Reading this book, one is struck by how fragile a fantasy world like Earthsea really is. Earthsea works because, like all myth, it is founded in a successful illusion. When an author creates such a world, she makes a pact with the reader: "Accept this illusion, and we will journey to a place more vital than any you have known." If the author ever forgets this promise, if she ever turns from the myth to the commonplace, the illusion collapses and the world disintegrates.
In this novel, Earthsea suffers precisely such a fate. The mysterious is rendered mundane, fantasy is replaced with reality, imagination is sacrificed to treatise, and the philosophical is surrendered to the prosaic. In the process, Earthsea is reduced to plain old earth. Our imagination is arrested in mid flight and we land with a shattering thump.

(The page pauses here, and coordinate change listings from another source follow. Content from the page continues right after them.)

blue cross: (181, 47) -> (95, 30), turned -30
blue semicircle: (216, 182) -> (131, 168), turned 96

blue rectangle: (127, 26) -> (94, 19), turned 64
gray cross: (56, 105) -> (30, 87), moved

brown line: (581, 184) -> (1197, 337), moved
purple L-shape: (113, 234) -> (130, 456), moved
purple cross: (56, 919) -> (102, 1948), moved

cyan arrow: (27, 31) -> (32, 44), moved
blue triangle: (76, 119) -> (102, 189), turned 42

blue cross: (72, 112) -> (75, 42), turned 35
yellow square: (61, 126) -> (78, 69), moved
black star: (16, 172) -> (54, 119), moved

The third book of the series was a magnificent work. The hero must save Earthsea from the death of its magic. He succeeds, but at great personal cost. In this book, the magic of Earthsea truly dies, but the death comes at the hands of its author and for reasons that are unworthy. This is one of the few books that actively destroys what has gone before. This destruction is so complete that I wish I had never read it and that the memory of Earthsea had been preserved for me unstained.
20 of 23 people found the following review helpful.
Feminism 101
By Assaf Tal
This is the 4th and last book in the Earthsea quartret.
After using up all his power to heal the tear in the fabric of reality, Ged returns to Gont, his first home, to learn and cope with life without magic. Alongside Ged's story, we are told the story of Tenar whom he rescued from the Tombs of Atuan in the 2nd book.
Unlike the first three books, this book has almost no plot. This is in fact not a bad thing. It means Tenahu is more of a "character's novel", which is fine, with the two main characters being Ged and Tenar. The book slowly unfolds and reveals their lives and their relationship.
In my opinion Le-Guin botched up an opportunity at a really great novel here - there aren't many character-based works of fantasy out there. This is a rare book. The theme of losing one's power and learning to cope with it is also powerful and capable of moving, if used correctly. However, Le-Guin has turned Tenahu into a feminist manifesto. I'm all for feminism, but it has been shown in countless cases that art recruited to prove a point is at most average art. This is exactly the case with this book - in her attempt to show the value of women, Le Guin forgot about her characters and the whole coherency of the book. I think the only reason this book has survived so far is because it has the earlier 3 books to carry its weight.
I felt I had to write these things down, although I don't think these comments will deter any earthsea fan from purchasing this book, and, after all, aren't we all Earthsea fans here, having reached the 4th book at all?